Value of Ukraine Conflict will have an effect on world economic system in 2023, says OECD

Value of Ukraine Conflict will have an effect on world economic system in 2023, says OECD

The world economy is expected to grow by 2.2% in 2023, announced this Monday (26) the OECD (Organization for Economic Co-operation and Development), which reduced the previous June forecast by 0.6%, a consequence of the cost of the Ukrainian War and the increase in interest rates to contain inflation.

“A loss of economic stimulus is visible globally, but particularly in Europe,” the OECD said in its “Paying the price of war” report, which leaves its forecast of 3% world growth unchanged for 2022.

On February 24, Russia launched an offensive in Ukraine, which caused energy and food prices to rise for households and businesses, as well as a brake on economic expansion in a post-pandemic world.

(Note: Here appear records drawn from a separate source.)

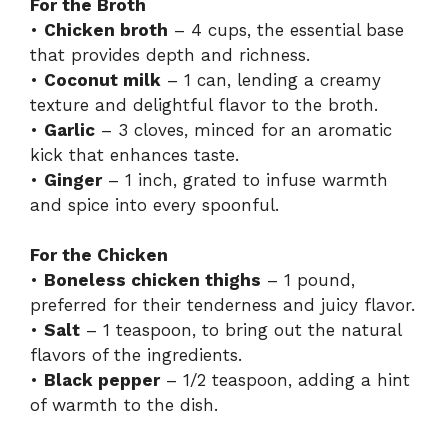
For the Broth
•
Chicken broth
– 4 cups, the essential base
that provides depth and richness.
•
Coconut milk
– 1 can, lending a creamy
texture and delightful flavor to the broth.
•
Garlic
– 3 cloves, minced for an aromatic
kick that enhances taste.
•
Ginger
– 1 inch, grated to infuse warmth
and spice into every spoonful.
For the Chicken
•
Boneless chicken thighs
– 1 pound,
preferred for their tenderness and juicy flavor.
•
Salt
– 1 teaspoon, to bring out the natural
flavors of the ingredients.
•
Black pepper
– 1/2 teaspoon, adding a hint
of warmth to the dish.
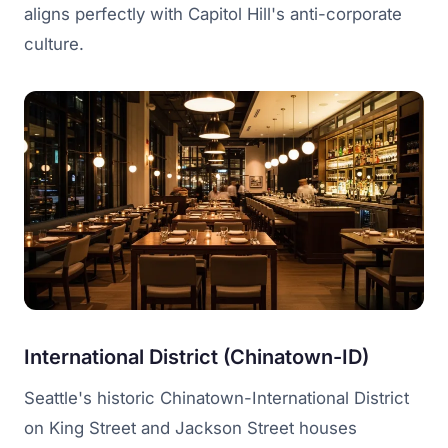
aligns perfectly with Capitol Hill's anti-corporate
culture.
International District (Chinatown-ID)
Seattle's historic Chinatown-International District
on King Street and Jackson Street houses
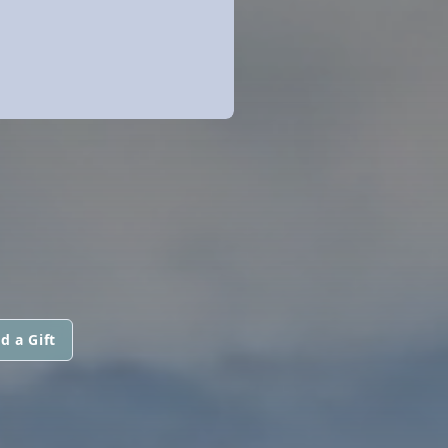
d a Gift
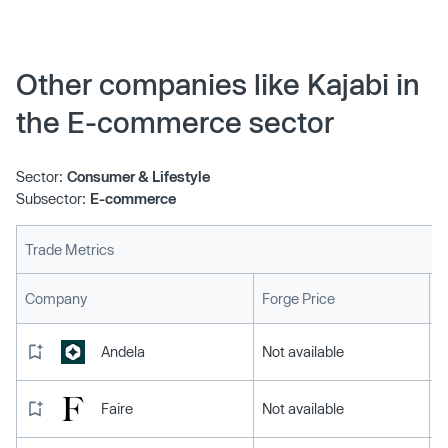
Other companies like Kajabi in
the E-commerce sector
Sector:
Consumer & Lifestyle
Subsector:
E-commerce
Trade Metrics
L
Company
Forge Price
Andela
Not available
Faire
Not available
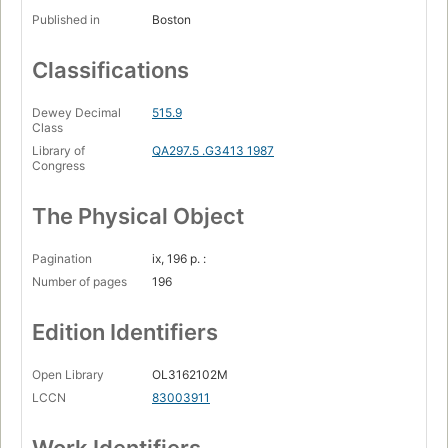
Published in
Boston
Classifications
Dewey Decimal
515.9
Class
Library of
QA297.5 .G3413 1987
Congress
The Physical Object
Pagination
ix, 196 p. :
Number of pages
196
Edition Identifiers
Open Library
OL3162102M
LCCN
83003911
Work Identifiers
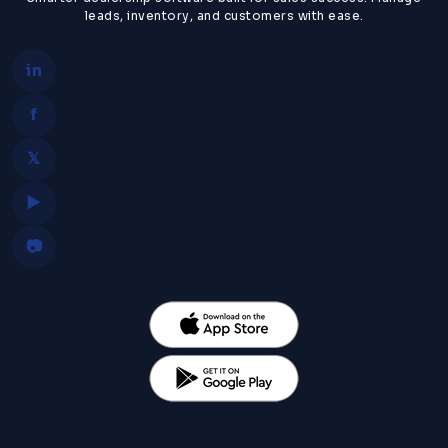
leads, inventory, and customers with ease.
in
f
𝕏
▶
📷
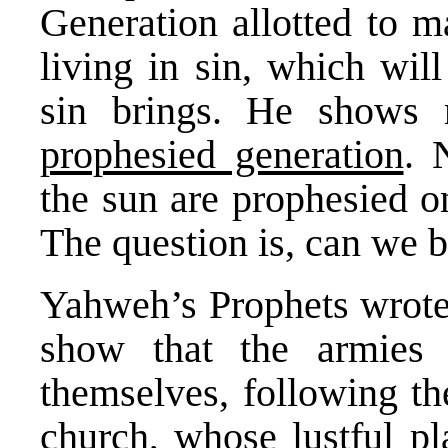
Generation allotted to 
living in sin, which wil
sin brings. He shows
prophesied generation
. 
the sun are prophesied on
The question is, can we 
Yahweh’s Prophets wrote 
show that the armies 
themselves, following th
church, whose lustful pl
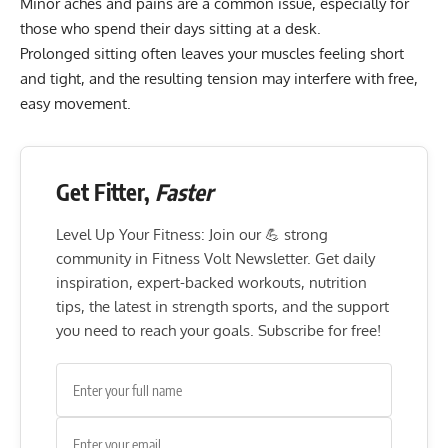
Minor aches and pains are a common issue, especially for
those who spend their days sitting at a desk.
Prolonged sitting
often leaves your muscles feeling short
and tight, and the resulting tension may interfere with free,
easy movement.
Get Fitter,
Faster
Level Up Your Fitness: Join our 💪 strong
community in Fitness Volt Newsletter. Get daily
inspiration, expert-backed workouts, nutrition
tips, the latest in strength sports, and the support
you need to reach your goals. Subscribe for free!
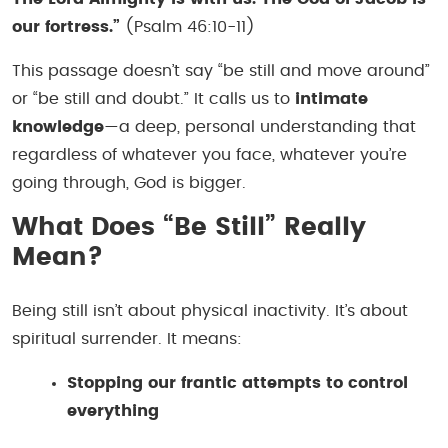
our fortress.”
(Psalm 46:10-11)
This passage doesn’t say “be still and move around”
or “be still and doubt.” It calls us to
intimate
knowledge
—a deep, personal understanding that
regardless of whatever you face, whatever you’re
going through, God is bigger.
What Does “Be Still” Really
Mean?
Being still isn’t about physical inactivity. It’s about
spiritual surrender. It means:
Stopping our frantic attempts to control
everything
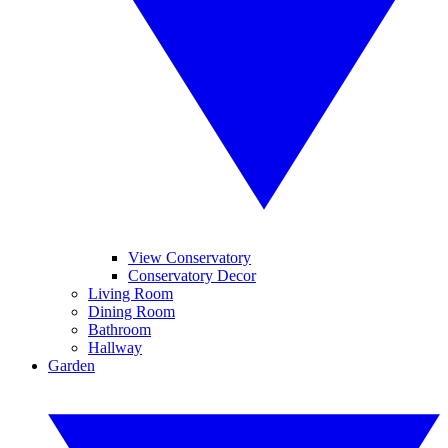
View Conservatory
Conservatory Decor
Living Room
Dining Room
Bathroom
Hallway
Garden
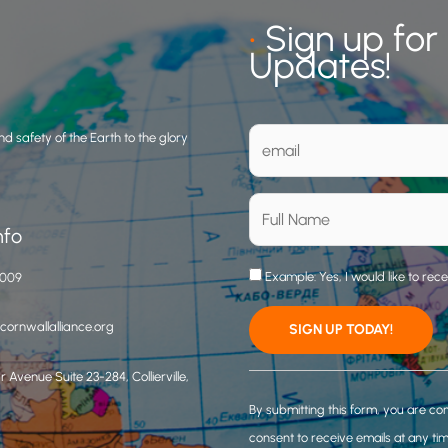
•
Sign up for
Updates!
d safety of the Earth to the glory
nfo
Example: Yes, I would like to rec
3009
ornwallalliance.org
 Avenue Suite 23-284, Collierville,
C
o
By submitting this form, you are co
n
consent to receive emails at any ti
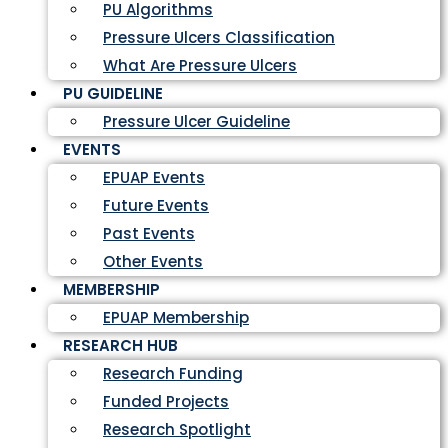
PU Algorithms
Pressure Ulcers Classification
What Are Pressure Ulcers
PU GUIDELINE
Pressure Ulcer Guideline
EVENTS
EPUAP Events
Future Events
Past Events
Other Events
MEMBERSHIP
EPUAP Membership
RESEARCH HUB
Research Funding
Funded Projects
Research Spotlight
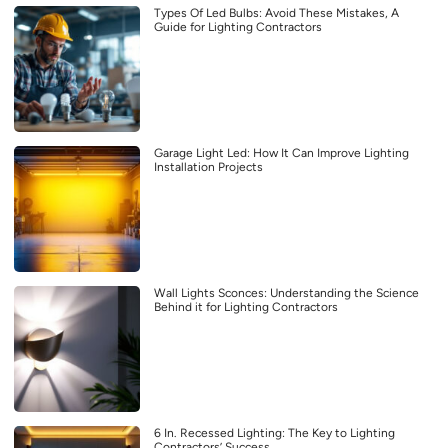
Types Of Led Bulbs: Avoid These Mistakes, A
Guide for Lighting Contractors
Garage Light Led: How It Can Improve Lighting
Installation Projects
Wall Lights Sconces: Understanding the Science
Behind it for Lighting Contractors
6 In. Recessed Lighting: The Key to Lighting
Contractors’ Success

The conflict, which appears to be going on for a long time after the mobilization of Russian reservists, will result in a loss of US$2.8 trillion in world revenues in 2023, the Paris-based organization calculates.

“Inflationary pressures are increasingly widespread, with rising energy, transport and other costs that are transferred to prices,” highlights the organization, which raised its global inflation forecast to 8.2% in 2022 and 6, 6% in 2023.

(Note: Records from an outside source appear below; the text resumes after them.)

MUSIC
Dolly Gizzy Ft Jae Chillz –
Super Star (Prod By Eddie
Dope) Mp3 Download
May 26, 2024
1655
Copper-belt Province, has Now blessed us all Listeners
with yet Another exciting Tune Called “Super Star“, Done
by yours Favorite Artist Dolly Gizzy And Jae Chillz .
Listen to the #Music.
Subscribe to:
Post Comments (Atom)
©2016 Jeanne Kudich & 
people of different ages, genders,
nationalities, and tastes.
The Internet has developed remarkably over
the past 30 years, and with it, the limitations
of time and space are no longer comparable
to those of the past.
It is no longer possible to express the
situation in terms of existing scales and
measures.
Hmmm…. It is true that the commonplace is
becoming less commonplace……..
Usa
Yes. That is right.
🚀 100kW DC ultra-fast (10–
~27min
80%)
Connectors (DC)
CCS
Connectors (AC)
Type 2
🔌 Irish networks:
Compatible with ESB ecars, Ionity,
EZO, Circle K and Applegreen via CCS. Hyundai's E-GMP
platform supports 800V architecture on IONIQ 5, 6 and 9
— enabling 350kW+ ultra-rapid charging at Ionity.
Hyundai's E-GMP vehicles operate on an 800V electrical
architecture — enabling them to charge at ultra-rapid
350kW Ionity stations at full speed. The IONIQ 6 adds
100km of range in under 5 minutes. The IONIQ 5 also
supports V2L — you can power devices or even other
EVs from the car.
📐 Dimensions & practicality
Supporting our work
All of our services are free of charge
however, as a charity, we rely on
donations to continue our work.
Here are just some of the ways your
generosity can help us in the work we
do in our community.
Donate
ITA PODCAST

In addition to the effects of the price war, the increase in interest rates by Central Banks to contain inflation and the consequences of the Covid-19 pandemic also affect the world economy, adds the OECD, which however defends the continuity of the measures.

Germany in recession

The economic situation should particularly affect the EU (European Union), a region close to Russia that is trying to reduce its dependence on gas from Russian territory, and above all the main economic and industrial power of the bloc, Germany.

The OECD projects Germany, which will enter recession in 2023, with a contraction of 0.7%, down 2.4 points from the June forecasts weighing on the eurozone economy. The latter would grow 0.3%, 1.3 points below the previous estimate.

“Projections are surrounded by great uncertainty. A greater shortage of fuel, especially gas, could reduce expansion in Europe by another 1.25 percentage points in 2023,” the report warns.

While the rest of the EU’s main economies will escape recession in 2023, France (+0.6%), Italy (+0.4%) and Spain (+1.5%) would not be spared the consequences of a worsening situation. energetic.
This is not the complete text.